Too many companies like Neal’s have been turned away from CCIP.  Why?  The program has not received new funds in the last three federal budgets and is unable to meet the demand for these innovation collaborations.  In other words, the federal government is telling the very firms they want to help succeed in the innovative economy, “we are closed for business.” 

All the while, the government is under severe pressure from the science research community to implement the recommendations of Canada’s Fundamental Science Review, which urges a $1.3 billion boost of new taxpayer funds for fundamental science research for universities.  The report claims such an investment will lead to the economic innovation outcomes that Canada so desperately needs to be more globally competitive.       

Fundamental research is absolutely necessary for Canada.  But it is insufficient as the only means to spur innovation and commercialization.  Colleges and polytechnics are hotbeds of innovation in Canada and are currently neglected by the federal government’s research funding ecosystem. 

Innovation is about people who recognize challenges and seek to implement creative solutions to overcome and improve.  Innovation is iterative.  It is not born in a lab of white-coated PhDs, and it is not signalled by the shout of a scientist’s “eureka!”  Innovation is a team sport; one that can be undertaken from the shop floor by an electrician, right up to the C-suite offices and by marketing strategists.
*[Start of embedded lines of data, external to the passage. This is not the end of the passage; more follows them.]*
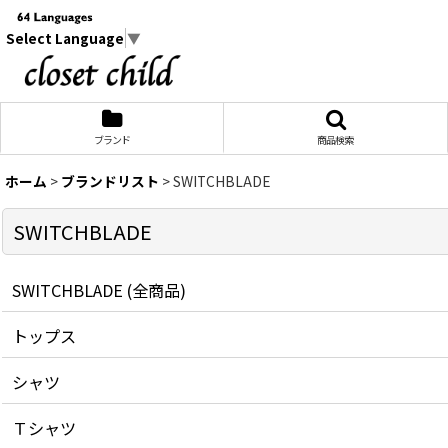
Select Language
▼
ブランド
商品検索
ホーム
>
ブランドリスト
>
SWITCHBLADE
SWITCHBLADE
SWITCHBLADE (全商品)
トップス
シャツ
Ｔシャツ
Innovation happens when Canadian SMEs come to a Canadian polytechnic, much like Stephan Neal did so many years ago, and say, “I have an idea and I have a challenge I need help to overcome.  Let’s work together.” 

Unlike the billions that universities are clamouring for, innovation could be improved by increasing that microscopic piece of pie the federal government allocates to the polytechnics for applied research.

So is this federal government about supporting the enablers of innovation?  One can only hope.


Nobina Robinson is CEO of Polytechnics Canada, a national alliance of Canada’s leading polytechnics and colleges.   The 13 members of Polytechnics Canada enabled innovation for approximately 2,000 companies this past year.